We also conducted 2 sensitivity analyses: one that did not exclude patients with predicted probability of inpatient mortality ≥20% and one that used serum creatinine instead of eGFR.

Renal Recovery After AKI-D

The primary outcome was recovery of native kidney function after AKI-D, defined as RRT independence within 90 days after RRT initiation and survival for ≥4 weeks after RRT discontinuation. Patients who stopped RRT within 4 weeks of the 90-day cutoff were observed past 90 days to confirm that they remained alive for the minimum 4-week period. We used status at 90 days because patients are conventionally considered to have ESRD if they remain dialysis-dependent for ≥90 days.9 We required that patients be alive and off dialysis for ≥4 weeks to reduce potential misclassification of people who discontinued dialysis due to withdrawal of care. Recovery could occur during the initial AKI-D hospitalization or in the outpatient setting after hospital discharge. We anchored our analysis based on the date of RRT initiation (rather than hospital discharge or some other date) to link it more closely to the natural history of the AKI episode rather than other extraneous factors that may influence length of hospitalization.

Covariates

Demographic characteristics (e.g., age, gender, self-reported race and ethnicity) were obtained from health plan databases.27, 28, 29 Relevant comorbidities were defined by diagnostic or procedural International Classification of Diseases, Ninth Revision codes and supplemented with laboratory test results, outpatient vital signs, and prescribed medications using electronic health record–based data that were cleaned and linked at the individual-patient level into the Kaiser Permanente Virtual Data Warehouse as previously described and validated.25, 30, 31, 32, 33, 34, 35, 36, 37, 38 Patient vital status was determined using comprehensive information from health plan administrative and clinical databases, member proxy reporting, Social Security Administration vital status files, and California state death certificate information.39, 40 Demographic characteristics and inpatient laboratory values were measured on the date of RRT initiation for AKI-D, and baseline outpatient laboratory values and vital signs were measured 7 to 365 days before admission.
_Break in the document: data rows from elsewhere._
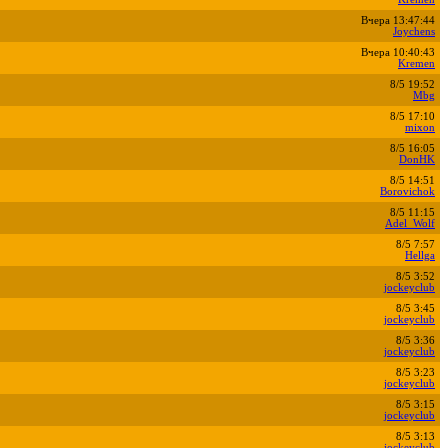
Вчера 13:47:44
Joychens
Вчера 10:40:43
Kremen
8/5 19:52
Mbg
8/5 17:10
mixon
8/5 16:05
DonHK
8/5 14:51
Borovichok
8/5 11:15
Adel_Wolf
8/5 7:57
Hellga
8/5 3:52
jockeyclub
8/5 3:45
jockeyclub
8/5 3:36
jockeyclub
8/5 3:23
jockeyclub
8/5 3:15
jockeyclub
8/5 3:13
jockeyclub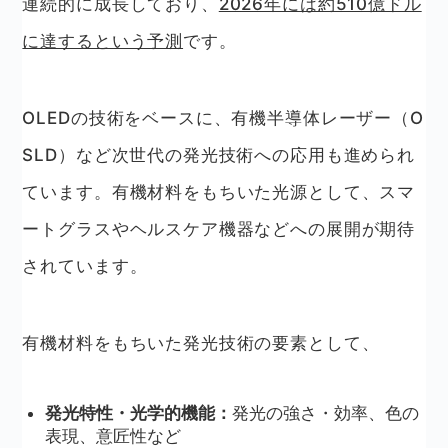
連続的に成長しており、
2026年には約510億ドル
に達するという予測
です。
OLEDの技術をベースに、有機半導体レーザー（O
SLD）など次世代の発光技術への応用も進められ
ています。有機材料をもちいた光源として、スマ
ートグラスやヘルスケア機器などへの展開が期待
されています。
有機材料をもちいた発光技術の要素として、
発光特性・光学的機能：
発光の強さ・効率、色の
表現、意匠性など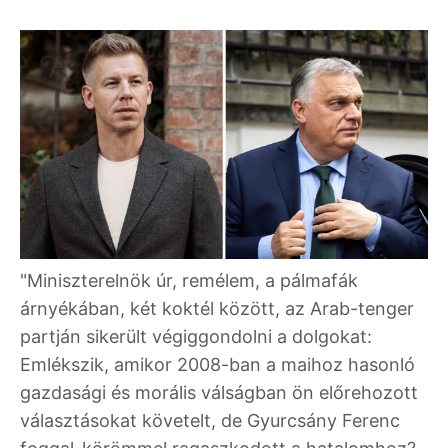
"Miniszterelnök úr, remélem, a pálmafák
árnyékában, két koktél között, az Arab-tenger
partján sikerült végiggondolni a dolgokat:
Emlékszik, amikor 2008-ban a maihoz hasonló
gazdasági és morális válságban ön előrehozott
választásokat követelt, de Gyurcsány Ferenc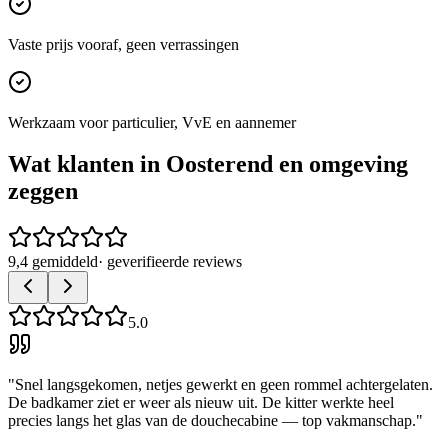
Vaste prijs vooraf, geen verrassingen
Werkzaam voor particulier, VvE en aannemer
Wat klanten in
Oosterend
en omgeving
zeggen
9,4 gemiddeld
· geverifieerde reviews
5.0
"
Snel langsgekomen, netjes gewerkt en geen rommel achtergelaten.
De badkamer ziet er weer als nieuw uit. De kitter werkte heel
precies langs het glas van de douchecabine — top vakmanschap.
"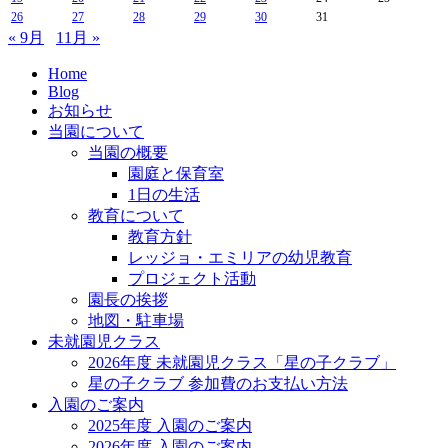
26
27
28
29
30
31
« 9月
11月 »
Home
Blog
お知らせ
当園について
当園の概要
園庭と保育室
1日の生活
教育について
教育方針
レッジョ・エミリアの幼児教育
プロジェクト活動
園長の挨拶
地図・駐車場
未就園児クラス
2026年度 未就園児クラス「星の子クラブ」
星の子クラブ 参加費のお支払い方法
入園のご案内
2025年度 入園のご案内
2026年度 入園のご案内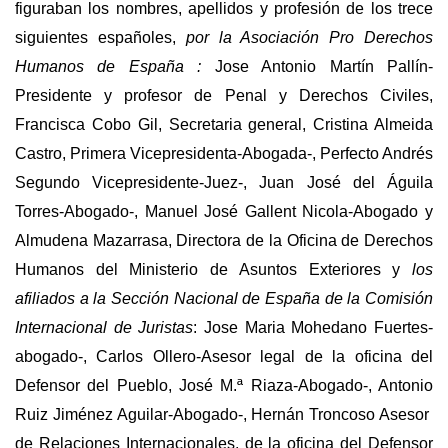
figuraban los nombres, apellidos y profesión de los trece
siguientes españoles,
por la Asociación Pro Derechos
Humanos de España :
Jose Antonio Martín Pallín-
Presidente y profesor de Penal y Derechos Civiles,
Francisca Cobo Gil, Secretaria general, Cristina Almeida
Castro, Primera Vicepresidenta-Abogada-, Perfecto Andrés
Segundo Vicepresidente-Juez-, Juan José del Águila
Torres-Abogado-, Manuel José Gallent Nicola-Abogado y
Almudena Mazarrasa, Directora de la Oficina de Derechos
Humanos del Ministerio de Asuntos Exteriores y
los
afiliados a la Sección Nacional de España de la Comisión
Internacional de Juristas
: Jose Maria Mohedano Fuertes-
abogado-, Carlos Ollero-Asesor legal de la oficina del
Defensor del Pueblo, José M.ª Riaza-Abogado-, Antonio
Ruiz Jiménez Aguilar-Abogado-, Hernán Troncoso Asesor
de Relaciones Internacionales, de la oficina del Defensor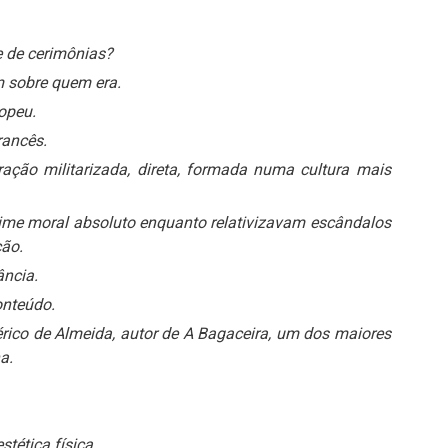
 de cerimônias?
 sobre quem era.
opeu.
rancês.
ação militarizada, direta, formada numa cultura mais
ime moral absoluto enquanto relativizavam escândalos
ão.
ância.
onteúdo.
ico de Almeida, autor de A Bagaceira, um dos maiores
a.
tética física.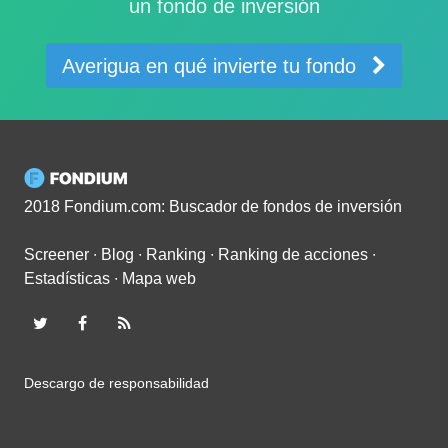
un fondo de inversión
Averigua en qué invierte tu fondo
2018 Fondium.com: Buscador de fondos de inversión
Screener
∙
Blog
∙
Ranking
∙
Ranking de acciones
∙
Estadísticas
∙
Mapa web
Descargo de responsabilidad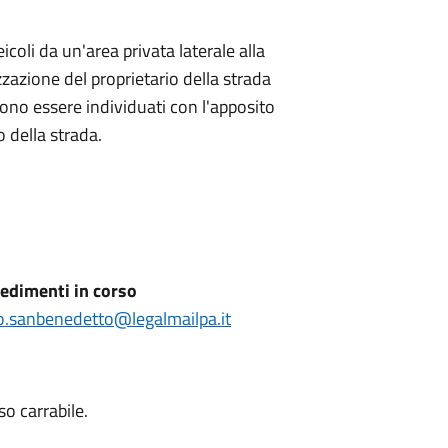
icoli da un'area privata laterale alla
zzazione del proprietario della strada
evono essere individuati con l'apposito
o della strada.
edimenti in corso
o.sanbenedetto@legalmailpa.it
so carrabile.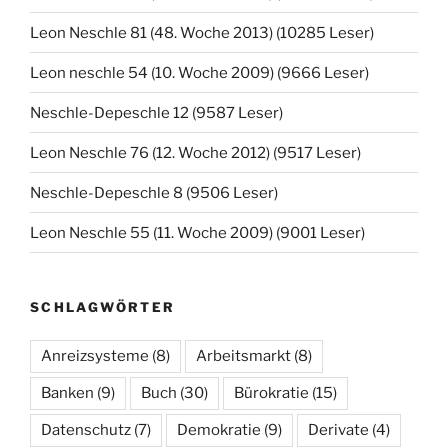
Leon Neschle 81 (48. Woche 2013) (10285 Leser)
Leon neschle 54 (10. Woche 2009) (9666 Leser)
Neschle-Depeschle 12 (9587 Leser)
Leon Neschle 76 (12. Woche 2012) (9517 Leser)
Neschle-Depeschle 8 (9506 Leser)
Leon Neschle 55 (11. Woche 2009) (9001 Leser)
SCHLAGWÖRTER
Anreizsysteme
(8)
Arbeitsmarkt
(8)
Banken
(9)
Buch
(30)
Bürokratie
(15)
Datenschutz
(7)
Demokratie
(9)
Derivate
(4)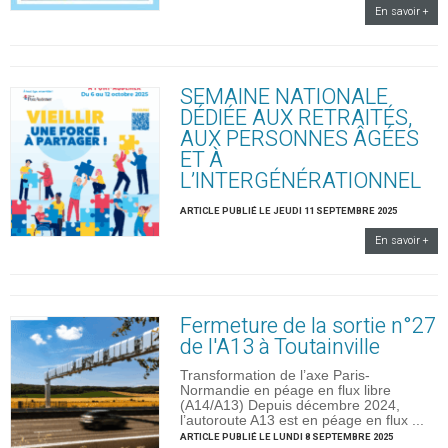
En savoir +
SEMAINE NATIONALE
DÉDIÉE AUX RETRAITÉS,
AUX PERSONNES ÂGÉES
ET À
L’INTERGÉNÉRATIONNEL
ARTICLE PUBLIÉ LE JEUDI 11 SEPTEMBRE 2025
En savoir +
Fermeture de la sortie n°27
de l'A13 à Toutainville
Transformation de l’axe Paris-
Normandie en péage en flux libre
(A14/A13) Depuis décembre 2024,
l’autoroute A13 est en péage en flux ...
ARTICLE PUBLIÉ LE LUNDI 8 SEPTEMBRE 2025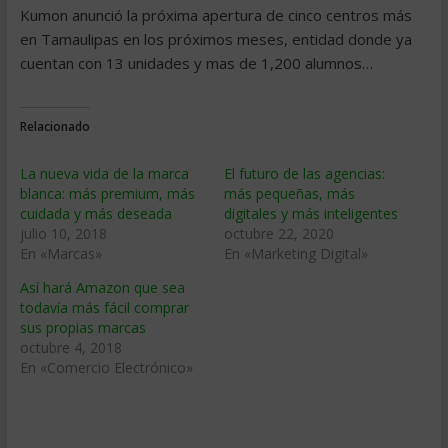
Kumon anunció la próxima apertura de cinco centros más
en Tamaulipas en los próximos meses, entidad donde ya
cuentan con 13 unidades y mas de 1,200 alumnos…
Relacionado
La nueva vida de la marca
El futuro de las agencias:
blanca: más premium, más
más pequeñas, más
cuidada y más deseada
digitales y más inteligentes
julio 10, 2018
octubre 22, 2020
En «Marcas»
En «Marketing Digital»
Así hará Amazon que sea
todavía más fácil comprar
sus propias marcas
octubre 4, 2018
En «Comercio Electrónico»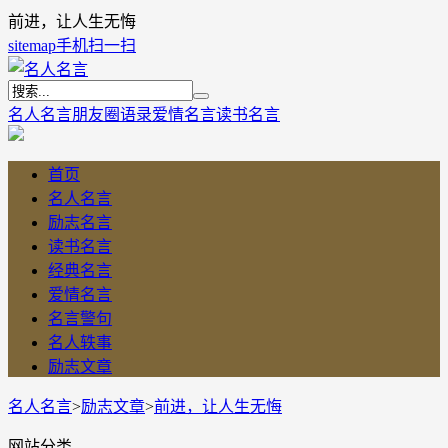
前进，让人生无悔
sitemap
手机扫一扫
名人名言
朋友圈语录
爱情名言
读书名言
首页
名人名言
励志名言
读书名言
经典名言
爱情名言
名言警句
名人轶事
励志文章
名人名言
>
励志文章
>
前进，让人生无悔
网站分类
For variables that had missing data, a category for missingness was created for each of those variables. Variables with >20% of values missing were not included in the modeling process.

Statistical Approach

Analyses were conducted using SAS, version 9.3 (SAS Inc., Cary, NC) and Salford Predictive Modeler, version 8.2 (Salford Systems, San Diego, CA). Baseline characteristics were compared across recovery groups using analysis of variance for continuous variables and χ2 tests for categorical variables.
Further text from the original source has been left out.